2. **Weight** enters the Fprop block (implied FP8 conversion based on the multiplication operation).
3. Inside **Fprop**, multiplication is performed, and results are accumulated in **FP32**.
4. The result is cast **To BF16** to become the **Output**.
### Data Gradient (Dgrad) - Backward Pass
1. **Output Gradient (BF16)** is cast **To FP8** and enters the Dgrad block.
2. **Weight** enters the Dgrad block.
3. Inside **Dgrad**, multiplication is performed, and results are accumulated in **FP32**.
4. The result is cast **To BF16** to become the **Input Gradient**.
### Weight Gradient (Wgrad) - Backward Pass
1. **Input (BF16)** is routed from the start, cast **To FP8**, and enters the Wgrad block.
2. **Output Gradient (BF16)** is cast **To FP8** and enters the Wgrad block.

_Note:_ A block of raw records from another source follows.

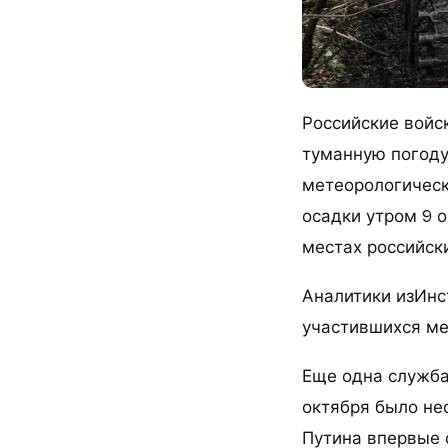
Российские войс
туманную погоду
метеорологическ
осадки утром 9 
местах российск
Аналитики изИнс
участившихся мех
Еще одна служба
октября было не
Путина впервые 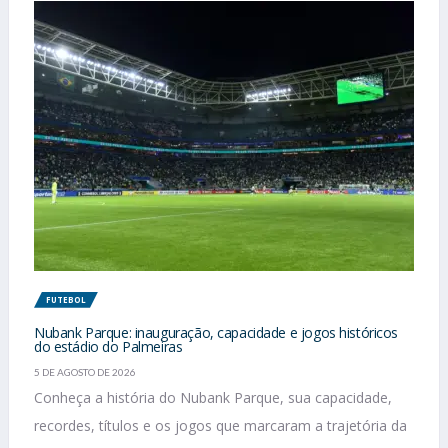
FUTEBOL
Nubank Parque: inauguração, capacidade e jogos históricos
do estádio do Palmeiras
5 DE AGOSTO DE 2026
Conheça a história do Nubank Parque, sua capacidade,
recordes, títulos e os jogos que marcaram a trajetória da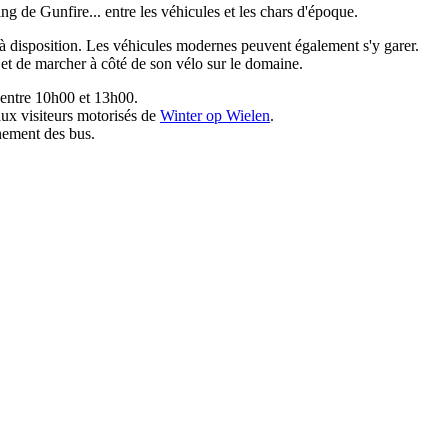
ing de Gunfire... entre les véhicules et les chars d'époque.​
t à disposition. Les véhicules modernes peuvent également s'y garer.​
t et de marcher à côté de son vélo sur le domaine.
 entre 10h00 et 13h00.
 aux visiteurs motorisés de
Winter op Wielen
.
nnement des bus.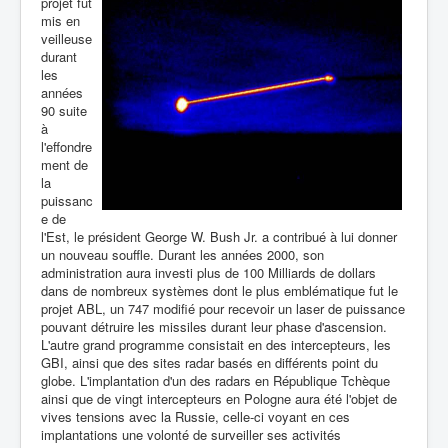
projet fut
mis en
veilleuse
durant
les
années
90 suite
à
l'effondre
ment de
la
puissanc
e de
l'Est, le président George W. Bush Jr. a contribué à lui donner
un nouveau souffle. Durant les années 2000, son
administration aura investi plus de 100 Milliards de dollars
dans de nombreux systèmes dont le plus emblématique fut le
projet ABL, un 747 modifié pour recevoir un laser de puissance
pouvant détruire les missiles durant leur phase d'ascension.
L'autre grand programme consistait en des intercepteurs, les
GBI, ainsi que des sites radar basés en différents point du
globe. L'implantation d'un des radars en République Tchèque
ainsi que de vingt intercepteurs en Pologne aura été l'objet de
vives tensions avec la Russie, celle-ci voyant en ces
implantations une volonté de surveiller ses activités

3. Inside **Wgrad**, multiplication is performed, and results are accumulated in **FP32**.
4. The result is output as the **Weight Gradient (FP32)**.
### Optimizer and Weight Update
1. **Weight Gradient (FP32)** is cast **To BF16** and enters **Optimizer States**.
2. **Optimizer States** feeds into the **Master Weight** (cast **To FP32**).
3. The **Master Weight** is cast **To FP8** to update the active **Weight** used in the next Fprop/Dgrad cycle.
---
## 4. Summary of Precision Formats
| Component / Path | Precision Format |
| :--- | :--- |
| Primary Storage (Input, Output, Gradients) | BF16 |
| Internal Accumulation (Fprop, Dgrad, Wgrad) | FP32 |
| Master Weight / Weight Gradient | FP32 |
| Computational Inputs (Casting) | FP8 |
## 5. Spatial Grounding and Logic Check
* **Header/Top Row**: Shows the forward path (Input $\rightarrow$ Fprop $\rightarrow$ Output) and the start of the weight gradient path.
* **Middle Row**: Shows the Weight management (Weight $\rightarrow$ Master Weight $\rightarrow$ Optimizer States).
* **Bottom Row**: Shows the backward path (Input Gradient $\leftarrow$ Dgrad $\leftarrow$ Output Gradient).
* **Trend/Logic**: The diagram consistently shows that while storage and accumulation happen in higher precision (BF16/FP32), the operands for the heavy matrix multiplications are down-cast to **FP8** to optimize computational throughput.